- **What you should do**
Go to the line in the data below that contains "ОРИГІНАЛЬНА". Write it out exactly, along with every later line through the last, and nothing else.

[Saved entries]
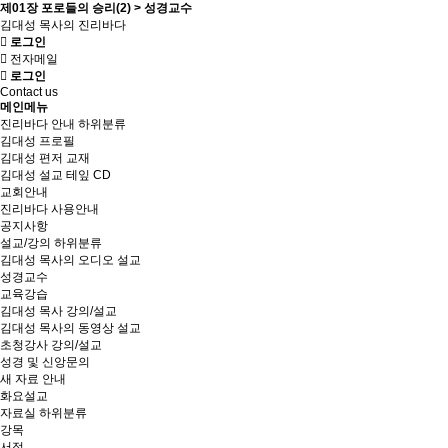
제01장 포로들의 승리(2) > 성경교수
김대성 목사의 진리바다
로그인
전자메일
로그인
Contact us
메인메뉴
진리바다 안내
하위분류
김대성 프로필
김대성 편저 교재
김대성 설교 테잎 CD
교회안내
진리바다 사용안내
공지사항
설교/강의
하위분류
김대성 목사의 오디오 설교
성경교수
교육강습
김대성 목사 강의/설교
김대성 목사의 동영상 설교
초청강사 강의/설교
성경 및 신앙문의
새 자료 안내
화요설교
자료실
하위분류
강목
서적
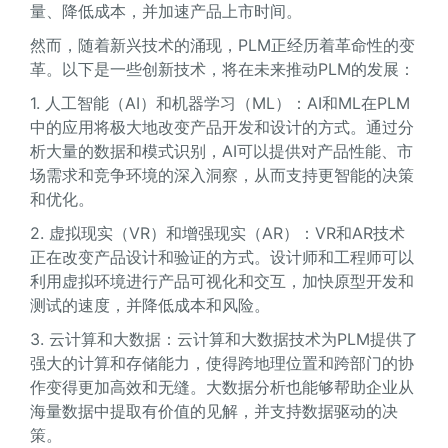
量、降低成本，并加速产品上市时间。
然而，随着新兴技术的涌现，PLM正经历着革命性的变
革。以下是一些创新技术，将在未来推动PLM的发展：
1. 人工智能（AI）和机器学习（ML）：AI和ML在PLM
中的应用将极大地改变产品开发和设计的方式。通过分
析大量的数据和模式识别，AI可以提供对产品性能、市
场需求和竞争环境的深入洞察，从而支持更智能的决策
和优化。
2. 虚拟现实（VR）和增强现实（AR）：VR和AR技术
正在改变产品设计和验证的方式。设计师和工程师可以
利用虚拟环境进行产品可视化和交互，加快原型开发和
测试的速度，并降低成本和风险。
3. 云计算和大数据：云计算和大数据技术为PLM提供了
强大的计算和存储能力，使得跨地理位置和跨部门的协
作变得更加高效和无缝。大数据分析也能够帮助企业从
海量数据中提取有价值的见解，并支持数据驱动的决
策。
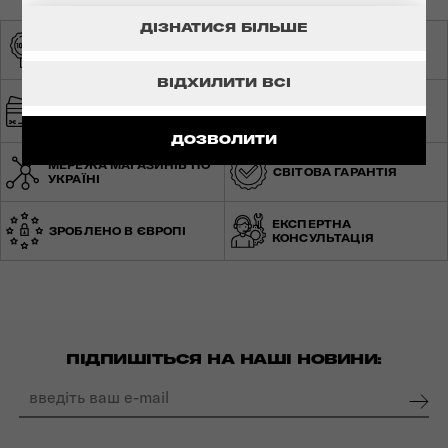
ДІЗНАТИСЯ БІЛЬШЕ
ОРИГІНАЛЬНА
ЕКСКЛЮЗИВНИЙ
ПРОДУКЦІЯ
ДИСТРИБ'ЮТОР
ВІДХИЛИТИ ВСІ
ШВИДКА ТА
БЕЗПЕЧНА ОПЛАТА
БЕЗКОШТОВНА
ДОСТАВКА
ДОЗВОЛИТИ
МЕРЕЖА МАГАЗИНІВ ПО
СВІТОВА ГАРАНТІЯ
УКРАЇНІ
ЕКСПЕРТНА
ЗРОБЛЕНО В ЄВРОПІ
КОНСУЛЬТАЦІЯ
ПІДПИШІТЬСЯ НА НАШІ НОВИНИ:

- **Response to the exercise**
ОРИГІНАЛЬНА
ЕКСКЛЮЗИВНИЙ
ПРОДУКЦІЯ
ДИСТРИБ'ЮТОР
ВІДХИЛИТИ ВСІ
ШВИДКА ТА
БЕЗПЕЧНА ОПЛАТА
БЕЗКОШТОВНА
ДОСТАВКА
ДОЗВОЛИТИ
МЕРЕЖА МАГАЗИНІВ ПО
СВІТОВА ГАРАНТІЯ
УКРАЇНІ
ЕКСПЕРТНА
ЗРОБЛЕНО В ЄВРОПІ
КОНСУЛЬТАЦІЯ
ПІДПИШІТЬСЯ НА НАШІ НОВИНИ:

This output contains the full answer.